* Recorded information *
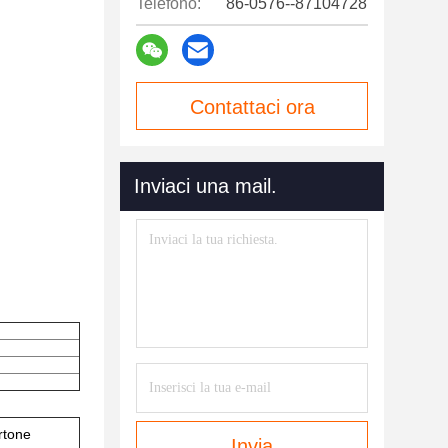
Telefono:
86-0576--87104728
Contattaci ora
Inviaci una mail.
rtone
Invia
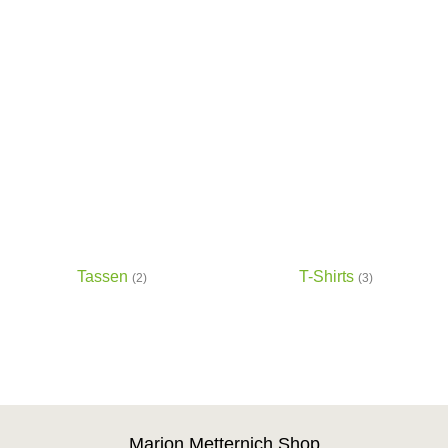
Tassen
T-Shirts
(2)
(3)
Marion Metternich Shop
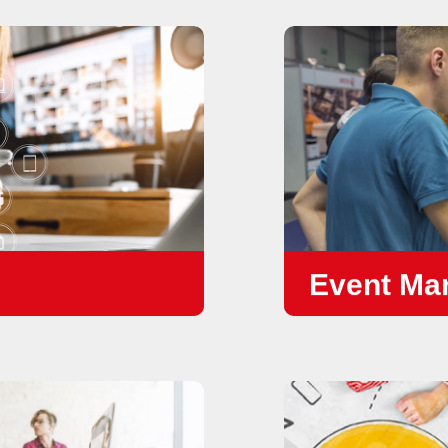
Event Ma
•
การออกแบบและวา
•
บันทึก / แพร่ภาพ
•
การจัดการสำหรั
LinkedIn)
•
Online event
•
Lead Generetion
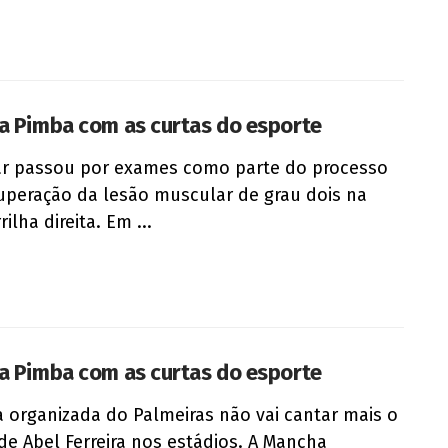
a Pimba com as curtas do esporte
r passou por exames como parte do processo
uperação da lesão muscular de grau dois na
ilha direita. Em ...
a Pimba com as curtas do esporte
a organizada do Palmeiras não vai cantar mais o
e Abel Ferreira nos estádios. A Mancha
--
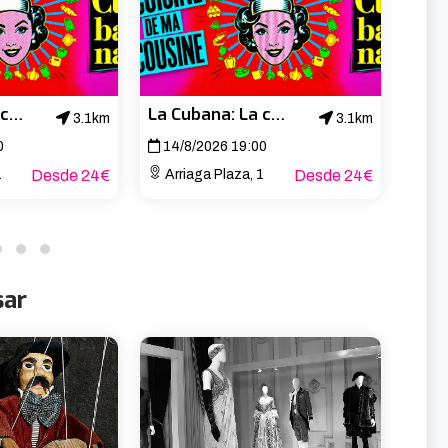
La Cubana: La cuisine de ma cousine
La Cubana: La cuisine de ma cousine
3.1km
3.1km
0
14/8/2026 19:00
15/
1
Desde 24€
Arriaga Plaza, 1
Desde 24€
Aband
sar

* Task statement *
Repeat only the stretch of data above that runs from the line with "86-0576--87104728" to the line with "e Abel Ferreira nos estádios. A Mancha". Keep both end lines; exclude pictures.

* Completed task *
86-0576--87104728
Contattaci ora
Inviaci una mail.
rtone
Invia
Tassen
T-Shirts
(2)
(3)
Marion Metternich Shop
Event Ma
•
การออกแบบและวา
•
บันทึก / แพร่ภาพ
•
การจัดการสำหรั
LinkedIn)
•
Online event
•
Lead Generetion
a Pimba com as curtas do esporte
r passou por exames como parte do processo
uperação da lesão muscular de grau dois na
ilha direita. Em ...
a Pimba com as curtas do esporte
a organizada do Palmeiras não vai cantar mais o
e Abel Ferreira nos estádios. A Mancha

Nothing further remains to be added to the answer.